The Broadway Premiere of a Musical from 1966
Dames at Sea
is now open at the Helen Hayes Theatre, after having played 32 preview performances. It is presently scheduled for an open-ended run, as many musical opt to do. However, judging by the current box office figures as well as the luke warm to middling reviews, the musical may not be around for very much longer. Nevertheless, it is still a historical production, as this show first premiered Off-Off Broadway in 1966 at Caffe Cino, when it made the career of Bernadette Peters. Peters, who was at that time a newcomer to the musical theatre scene in New York, has since gone on to become one of Broadway’s biggest stars, having been nominated for a total of seven Tony Awards, and having won two in addition to an honorary award. Peters than stayed with Dames at Sea
when it transferred to a bigger theatre Off-Broadway in 1968. In 1969, it transferred to the Duchess Theatre in London, and returned to the East Coast for a regional production at the Paper Mill Playhouse in Millburn, New Jersey in 1973. However, this 2015 production marks the first time the show has appeared on Broadway. With book and lyrics by George Haimsohn and Robin Miller, and a musical score by Jim Wise, this production is directed and choreographed by Randy Skinner.

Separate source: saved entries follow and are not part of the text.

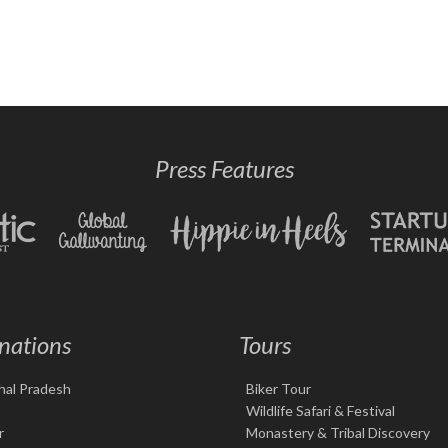
Press Features
nations
Tours
hal Pradesh
Biker Tour
Wildlife Safari & Festival
r
Monastery & Tribal Discovery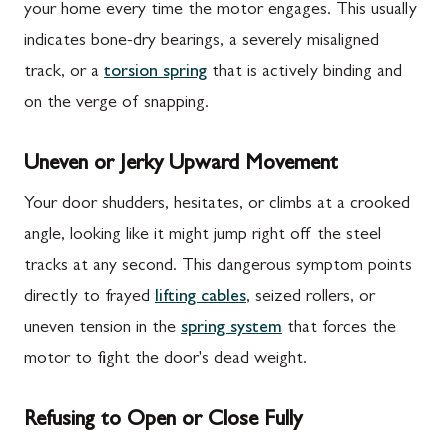
your home every time the motor engages. This usually
indicates bone-dry bearings, a severely misaligned
track, or a
torsion spring
that is actively binding and
on the verge of snapping.
Uneven or Jerky Upward Movement
Your door shudders, hesitates, or climbs at a crooked
angle, looking like it might jump right off the steel
tracks at any second. This dangerous symptom points
directly to frayed
lifting cables
, seized rollers, or
uneven tension in the
spring system
that forces the
motor to fight the door's dead weight.
Refusing to Open or Close Fully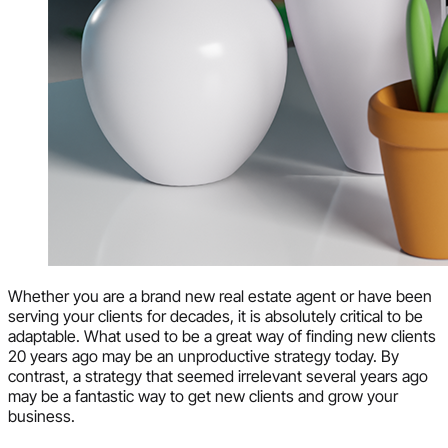
Whether you are a brand new real estate agent or have been
serving your clients for decades, it is absolutely critical to be
adaptable. What used to be a great way of finding new clients
20 years ago may be an unproductive strategy today. By
contrast, a strategy that seemed irrelevant several years ago
may be a fantastic way to get new clients and grow your
business.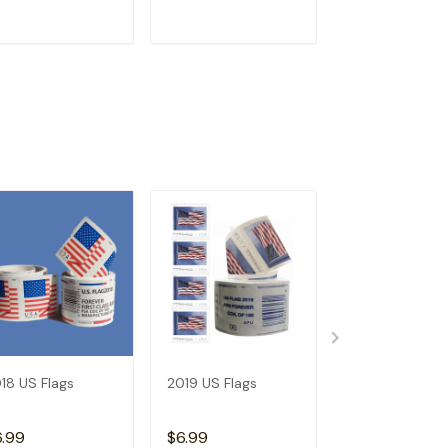
ADD TO CART
ADD TO CART
ADD TO C
18 US Flags
2019 US Flags
2026 Angel's
Trumpets
6.99
$6.99
$3.99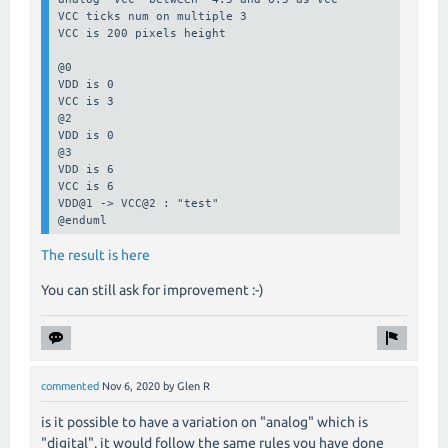
VCC ticks num on multiple 3

VCC is 200 pixels height

@0

VDD is 0

VCC is 3

@2

VDD is 0

@3

VDD is 6

VCC is 6

VDD@1 -> VCC@2 : "test"

@enduml
The result is here
You can still ask for improvement :-)
commented
Nov 6, 2020
by
Glen R
is it possible to have a variation on "analog" which is
"digital". it would follow the same rules you have done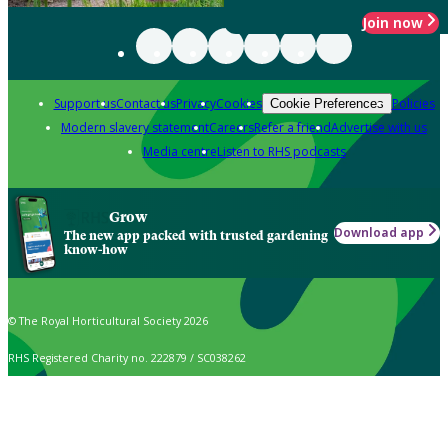
Join now
Support us
Contact us
Privacy
Cookies
Policies
Cookie Preferences
Modern slavery statement
Careers
Refer a friend
Advertise with us
Media centre
Listen to RHS podcasts
Grow
Download app
The new app packed with trusted gardening
know-how
© The Royal Horticultural Society 2026
RHS Registered Charity no. 222879 / SC038262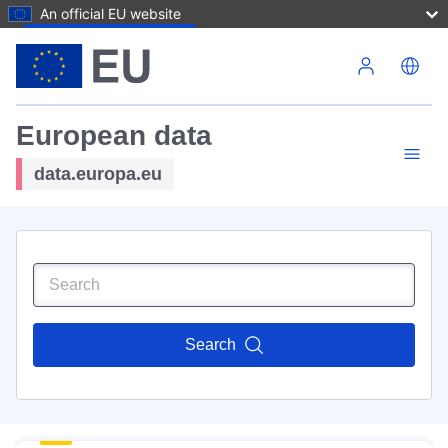
An official EU website
Skip to main content
European data
data.europa.eu
Search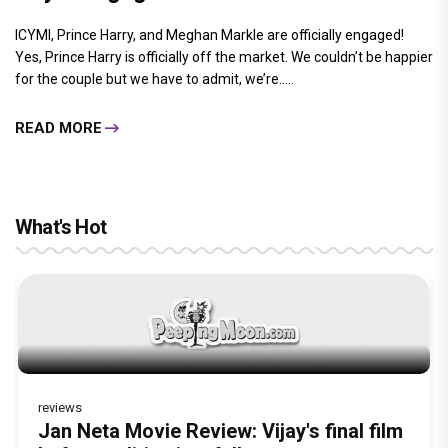
ICYMI, Prince Harry, and Meghan Markle are officially engaged!
Yes, Prince Harry is officially off the market. We couldn’t be happier
for the couple but we have to admit, we’re.....
READ MORE
What's Hot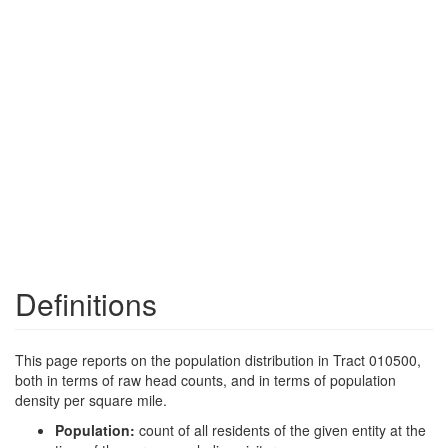
Definitions
This page reports on the population distribution in Tract 010500,
both in terms of raw head counts, and in terms of population
density per square mile.
Population:
count of all residents of the given entity at the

Mixed to Negative Reviews from Major Press Outlets
When the show opened this past week, it received a mixed review from Charles Isherwood at the New York Times, who admitted that the show will delight those longing for nostalgia from the so-called Broadway Golden Age, but that it still grew tiresome with too many long dance breaks. Adam Feldman from Time Out New York was equally on the fence, calling it a harmless piece of wet fluff, and remarking that it is overwhelmingly tongue in cheek. Jesse Green at Vulture was less forgiving, astonished that producers would choose to bring this show to Broadway and deciding it must have to do with some mathematical calculation that it takes 35 years for one generation to forget about a show and introduce it to the next. Terry Teachout from The Wall Street Journal was also quite negative in his response, calling it ultra-campy and declaring he is not sure why it ever made it to Broadway. Still, he did enjoy the charm of the revival, as well as the visual ingenuity of the director and the flawless orchestrations done by Jonathan Tunick. Only David Rooney from The Hollywood Reporter was exuberant in his praise, calling it infectious and enjoying its featherweight pleasures.
Struggling at the Box Office
In the last reported week of box office figures, the week ending November 1, 2015, Dames at Sea
brought in a weekly gross of only $143,007 over the course of eight performances. This represents a startlingly low figure of 24.80% of the show’s gross potential. With a top ticket price of $227.00, the average paid admission was $49.01, and the average audience capacity was filled up to 62.6%, even with such heavy discounting. Over the five and a half weeks that the show has been running thus far, the average percentage reached of gross potential has been 35.82%. This does not bode very well for the future of this show, along with its less than stellar set of reviews. It appears that the negative reviews had a directly negative impact on ticket buyers’ interest in the show, as the previous week the percentage reached of gross potential was 41.96%, with a decrease of $72,443 in weekly gross.